Collection entries:
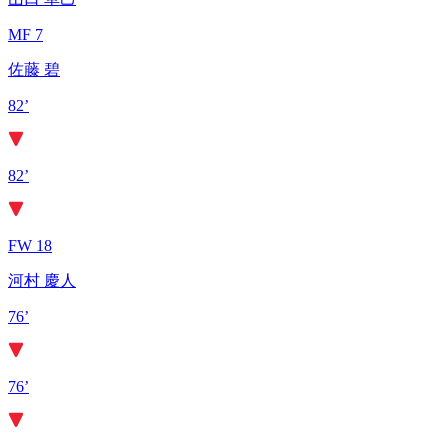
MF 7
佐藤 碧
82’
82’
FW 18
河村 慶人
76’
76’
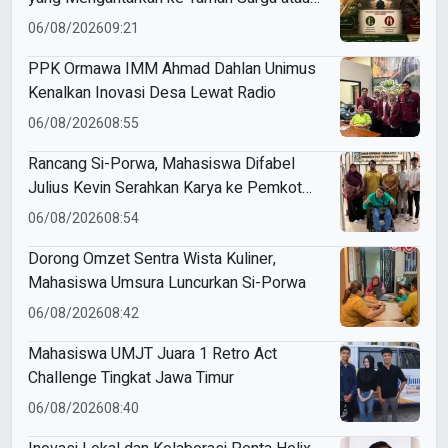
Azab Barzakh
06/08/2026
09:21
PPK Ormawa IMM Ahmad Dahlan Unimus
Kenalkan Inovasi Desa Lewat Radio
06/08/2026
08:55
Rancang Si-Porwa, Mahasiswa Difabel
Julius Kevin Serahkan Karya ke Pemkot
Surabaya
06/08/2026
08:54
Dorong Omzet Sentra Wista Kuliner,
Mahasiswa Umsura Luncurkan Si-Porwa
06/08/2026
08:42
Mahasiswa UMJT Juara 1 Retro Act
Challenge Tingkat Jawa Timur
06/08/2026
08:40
* * *
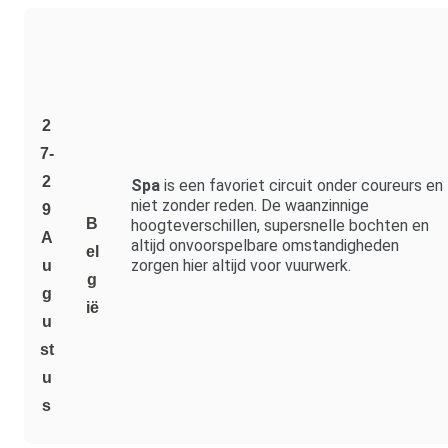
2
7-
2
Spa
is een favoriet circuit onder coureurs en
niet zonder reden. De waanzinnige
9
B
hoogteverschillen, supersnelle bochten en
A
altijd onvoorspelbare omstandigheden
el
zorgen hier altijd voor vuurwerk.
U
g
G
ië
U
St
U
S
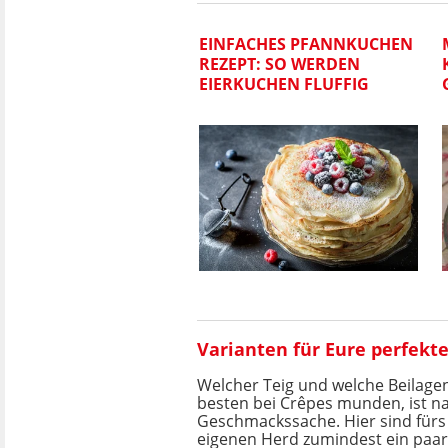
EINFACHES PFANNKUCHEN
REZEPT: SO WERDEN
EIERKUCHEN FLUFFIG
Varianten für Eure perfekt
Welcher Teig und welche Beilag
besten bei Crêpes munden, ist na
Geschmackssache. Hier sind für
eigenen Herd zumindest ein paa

What to work on. Across all the records above, find each line with "Porwa" in it and copy it.

Written answer.
Rancang Si-Porwa, Mahasiswa Difabel
Mahasiswa Umsura Luncurkan Si-Porwa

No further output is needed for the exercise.